• _Description of the task_:
Give again, word for word, each line below starting at the one that contains "these comprise our" and ending at the one that contains "intention in framing".

Transcribed page contents:
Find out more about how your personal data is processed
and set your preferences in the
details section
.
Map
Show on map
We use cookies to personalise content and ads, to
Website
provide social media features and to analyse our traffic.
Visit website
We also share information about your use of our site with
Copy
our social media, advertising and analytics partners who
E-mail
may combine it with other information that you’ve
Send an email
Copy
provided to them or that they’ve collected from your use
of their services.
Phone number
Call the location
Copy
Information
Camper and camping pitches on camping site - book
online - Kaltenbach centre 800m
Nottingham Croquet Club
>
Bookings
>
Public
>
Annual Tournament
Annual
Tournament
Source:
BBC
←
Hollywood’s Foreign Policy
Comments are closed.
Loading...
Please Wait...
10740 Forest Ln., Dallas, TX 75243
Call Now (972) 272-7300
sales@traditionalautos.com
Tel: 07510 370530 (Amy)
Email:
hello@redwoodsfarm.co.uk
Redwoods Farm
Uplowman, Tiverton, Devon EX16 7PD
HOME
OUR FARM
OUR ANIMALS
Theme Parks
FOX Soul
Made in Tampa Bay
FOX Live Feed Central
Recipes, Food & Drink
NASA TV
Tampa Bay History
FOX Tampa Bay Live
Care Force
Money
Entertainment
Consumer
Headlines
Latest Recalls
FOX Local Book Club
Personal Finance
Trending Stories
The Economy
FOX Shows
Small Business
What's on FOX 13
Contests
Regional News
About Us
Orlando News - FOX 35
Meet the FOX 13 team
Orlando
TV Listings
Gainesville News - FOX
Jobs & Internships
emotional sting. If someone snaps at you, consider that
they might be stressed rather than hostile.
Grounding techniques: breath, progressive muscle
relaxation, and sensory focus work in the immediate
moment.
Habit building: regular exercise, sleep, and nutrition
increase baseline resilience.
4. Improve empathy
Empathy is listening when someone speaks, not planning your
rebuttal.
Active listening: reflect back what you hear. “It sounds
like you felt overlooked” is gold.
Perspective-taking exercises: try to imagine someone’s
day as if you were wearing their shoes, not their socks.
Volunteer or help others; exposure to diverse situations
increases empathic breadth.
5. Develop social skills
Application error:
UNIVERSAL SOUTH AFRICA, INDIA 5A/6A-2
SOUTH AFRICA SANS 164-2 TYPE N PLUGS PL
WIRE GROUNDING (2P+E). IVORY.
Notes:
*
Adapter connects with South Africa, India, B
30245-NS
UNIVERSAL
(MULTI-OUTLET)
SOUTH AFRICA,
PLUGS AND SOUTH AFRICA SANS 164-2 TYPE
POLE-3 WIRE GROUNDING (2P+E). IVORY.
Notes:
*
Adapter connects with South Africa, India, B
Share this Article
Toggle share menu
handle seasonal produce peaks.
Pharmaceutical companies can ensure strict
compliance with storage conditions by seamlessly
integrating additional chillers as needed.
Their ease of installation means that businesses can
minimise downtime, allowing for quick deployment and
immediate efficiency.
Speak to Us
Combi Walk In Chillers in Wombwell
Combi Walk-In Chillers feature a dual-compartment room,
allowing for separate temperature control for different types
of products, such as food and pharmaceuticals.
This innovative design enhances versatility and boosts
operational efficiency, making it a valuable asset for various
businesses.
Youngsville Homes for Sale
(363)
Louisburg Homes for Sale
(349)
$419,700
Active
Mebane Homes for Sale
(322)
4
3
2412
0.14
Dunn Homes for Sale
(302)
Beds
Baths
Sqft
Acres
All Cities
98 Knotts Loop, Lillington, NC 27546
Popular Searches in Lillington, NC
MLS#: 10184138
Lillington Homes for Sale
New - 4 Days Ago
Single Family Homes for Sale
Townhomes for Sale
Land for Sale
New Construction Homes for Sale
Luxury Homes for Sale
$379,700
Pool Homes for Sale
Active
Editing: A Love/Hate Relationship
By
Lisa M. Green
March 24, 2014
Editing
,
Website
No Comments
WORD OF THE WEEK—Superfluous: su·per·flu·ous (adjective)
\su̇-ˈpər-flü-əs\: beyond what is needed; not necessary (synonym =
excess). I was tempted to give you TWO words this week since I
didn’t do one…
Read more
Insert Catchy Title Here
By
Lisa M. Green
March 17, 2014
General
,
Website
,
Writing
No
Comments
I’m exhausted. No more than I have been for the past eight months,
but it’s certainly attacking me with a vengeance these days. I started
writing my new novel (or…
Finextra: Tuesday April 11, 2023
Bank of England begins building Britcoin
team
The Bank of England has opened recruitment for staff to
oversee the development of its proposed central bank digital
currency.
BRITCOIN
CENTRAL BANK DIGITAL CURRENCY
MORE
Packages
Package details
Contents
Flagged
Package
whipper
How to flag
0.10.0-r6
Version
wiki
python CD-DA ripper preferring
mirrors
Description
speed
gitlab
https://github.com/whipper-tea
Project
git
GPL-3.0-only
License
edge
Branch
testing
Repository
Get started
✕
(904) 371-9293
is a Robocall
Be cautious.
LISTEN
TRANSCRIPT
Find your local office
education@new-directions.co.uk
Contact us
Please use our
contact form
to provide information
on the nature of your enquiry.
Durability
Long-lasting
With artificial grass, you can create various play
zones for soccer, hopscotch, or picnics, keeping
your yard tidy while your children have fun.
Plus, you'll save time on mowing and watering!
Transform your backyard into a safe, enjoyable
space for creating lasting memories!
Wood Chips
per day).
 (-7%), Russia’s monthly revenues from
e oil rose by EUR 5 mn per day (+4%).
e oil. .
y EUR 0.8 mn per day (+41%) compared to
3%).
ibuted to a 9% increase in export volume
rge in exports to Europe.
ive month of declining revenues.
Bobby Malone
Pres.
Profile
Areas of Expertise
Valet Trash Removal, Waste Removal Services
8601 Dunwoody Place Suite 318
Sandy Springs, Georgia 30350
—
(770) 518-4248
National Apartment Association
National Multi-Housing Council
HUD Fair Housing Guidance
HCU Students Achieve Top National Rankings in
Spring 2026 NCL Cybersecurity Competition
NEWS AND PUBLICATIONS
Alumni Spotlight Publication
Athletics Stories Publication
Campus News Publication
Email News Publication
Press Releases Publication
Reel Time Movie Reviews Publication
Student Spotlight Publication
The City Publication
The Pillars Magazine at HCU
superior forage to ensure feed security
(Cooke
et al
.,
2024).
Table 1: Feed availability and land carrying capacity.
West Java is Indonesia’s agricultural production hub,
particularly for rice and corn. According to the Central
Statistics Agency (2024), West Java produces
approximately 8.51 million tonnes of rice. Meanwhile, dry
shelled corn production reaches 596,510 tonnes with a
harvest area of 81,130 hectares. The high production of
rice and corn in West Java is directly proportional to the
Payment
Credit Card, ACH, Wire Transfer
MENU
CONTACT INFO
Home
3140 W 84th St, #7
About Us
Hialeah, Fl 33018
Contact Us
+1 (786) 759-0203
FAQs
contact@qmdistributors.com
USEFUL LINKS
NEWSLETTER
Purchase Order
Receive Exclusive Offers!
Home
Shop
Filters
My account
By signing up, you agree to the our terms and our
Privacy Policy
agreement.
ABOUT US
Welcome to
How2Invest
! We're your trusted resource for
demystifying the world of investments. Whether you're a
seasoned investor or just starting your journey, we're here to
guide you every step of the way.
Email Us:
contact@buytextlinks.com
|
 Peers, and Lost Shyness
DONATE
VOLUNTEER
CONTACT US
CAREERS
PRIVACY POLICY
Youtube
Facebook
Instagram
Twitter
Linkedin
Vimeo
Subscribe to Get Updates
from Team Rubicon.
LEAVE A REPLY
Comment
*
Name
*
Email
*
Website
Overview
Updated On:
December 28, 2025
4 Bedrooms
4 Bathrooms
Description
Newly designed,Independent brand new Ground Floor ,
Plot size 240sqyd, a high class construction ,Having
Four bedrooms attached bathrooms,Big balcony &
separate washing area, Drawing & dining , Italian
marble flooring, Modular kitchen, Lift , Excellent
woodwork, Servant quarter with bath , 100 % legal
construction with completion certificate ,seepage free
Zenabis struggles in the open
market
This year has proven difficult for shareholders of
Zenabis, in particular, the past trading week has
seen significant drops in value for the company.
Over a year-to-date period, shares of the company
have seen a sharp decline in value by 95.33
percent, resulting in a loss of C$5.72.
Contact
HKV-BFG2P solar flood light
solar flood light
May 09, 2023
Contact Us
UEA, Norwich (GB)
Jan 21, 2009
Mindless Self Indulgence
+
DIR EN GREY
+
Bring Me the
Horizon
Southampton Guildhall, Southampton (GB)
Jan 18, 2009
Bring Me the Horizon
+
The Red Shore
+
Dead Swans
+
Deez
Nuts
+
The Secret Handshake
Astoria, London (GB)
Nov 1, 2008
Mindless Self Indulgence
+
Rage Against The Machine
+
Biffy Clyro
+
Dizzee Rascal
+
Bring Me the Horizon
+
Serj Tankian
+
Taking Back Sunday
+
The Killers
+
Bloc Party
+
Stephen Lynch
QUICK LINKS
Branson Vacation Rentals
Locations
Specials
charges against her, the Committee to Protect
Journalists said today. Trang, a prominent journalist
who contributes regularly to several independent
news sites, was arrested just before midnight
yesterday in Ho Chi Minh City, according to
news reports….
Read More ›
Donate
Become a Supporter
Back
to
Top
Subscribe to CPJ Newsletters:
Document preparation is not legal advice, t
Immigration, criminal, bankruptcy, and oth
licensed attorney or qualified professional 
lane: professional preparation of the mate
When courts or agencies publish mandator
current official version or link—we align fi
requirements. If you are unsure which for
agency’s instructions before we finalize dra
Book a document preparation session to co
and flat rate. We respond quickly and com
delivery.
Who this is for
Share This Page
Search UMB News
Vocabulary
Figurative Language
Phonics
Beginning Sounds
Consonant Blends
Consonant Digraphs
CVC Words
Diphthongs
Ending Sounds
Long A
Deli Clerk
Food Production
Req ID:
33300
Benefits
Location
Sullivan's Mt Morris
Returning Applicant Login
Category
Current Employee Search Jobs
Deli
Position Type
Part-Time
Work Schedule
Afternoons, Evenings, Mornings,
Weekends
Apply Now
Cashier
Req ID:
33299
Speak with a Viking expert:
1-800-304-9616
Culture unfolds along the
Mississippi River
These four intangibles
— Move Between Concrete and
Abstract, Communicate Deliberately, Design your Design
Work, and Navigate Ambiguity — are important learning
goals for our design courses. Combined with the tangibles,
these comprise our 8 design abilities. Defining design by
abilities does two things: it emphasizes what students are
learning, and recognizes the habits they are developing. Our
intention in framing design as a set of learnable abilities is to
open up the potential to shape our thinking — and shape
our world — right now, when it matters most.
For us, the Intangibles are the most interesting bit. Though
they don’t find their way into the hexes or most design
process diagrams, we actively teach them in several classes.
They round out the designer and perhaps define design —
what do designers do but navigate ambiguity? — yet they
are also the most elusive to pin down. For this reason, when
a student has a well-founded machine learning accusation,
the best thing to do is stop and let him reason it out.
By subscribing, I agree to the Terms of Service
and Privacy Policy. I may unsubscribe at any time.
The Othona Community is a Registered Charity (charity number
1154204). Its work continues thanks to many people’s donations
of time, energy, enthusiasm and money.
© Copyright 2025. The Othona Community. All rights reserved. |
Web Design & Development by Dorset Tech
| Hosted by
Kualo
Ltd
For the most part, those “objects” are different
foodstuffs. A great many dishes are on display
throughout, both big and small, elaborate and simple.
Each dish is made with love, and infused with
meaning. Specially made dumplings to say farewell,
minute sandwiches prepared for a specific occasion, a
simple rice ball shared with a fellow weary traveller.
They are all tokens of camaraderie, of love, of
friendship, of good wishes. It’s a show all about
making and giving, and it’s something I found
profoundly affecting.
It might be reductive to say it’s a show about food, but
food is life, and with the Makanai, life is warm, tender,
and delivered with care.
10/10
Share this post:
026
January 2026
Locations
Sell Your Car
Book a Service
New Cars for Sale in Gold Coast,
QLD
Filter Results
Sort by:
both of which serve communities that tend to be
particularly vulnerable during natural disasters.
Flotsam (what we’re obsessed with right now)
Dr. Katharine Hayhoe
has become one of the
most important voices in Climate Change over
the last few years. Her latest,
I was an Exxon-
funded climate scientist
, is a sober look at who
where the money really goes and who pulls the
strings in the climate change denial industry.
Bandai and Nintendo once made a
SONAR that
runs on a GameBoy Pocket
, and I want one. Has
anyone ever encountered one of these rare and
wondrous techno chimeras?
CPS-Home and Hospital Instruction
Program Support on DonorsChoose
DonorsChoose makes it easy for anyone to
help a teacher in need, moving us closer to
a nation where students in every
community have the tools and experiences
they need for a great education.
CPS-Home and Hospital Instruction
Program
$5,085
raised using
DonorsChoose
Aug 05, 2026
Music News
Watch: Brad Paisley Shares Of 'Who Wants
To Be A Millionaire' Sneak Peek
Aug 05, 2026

• _Solution to this problem_:
these comprise our 8 design abilities. Defining design by
abilities does two things: it emphasizes what students are
learning, and recognizes the habits they are developing. Our
intention in framing design as a set of learnable abilities is to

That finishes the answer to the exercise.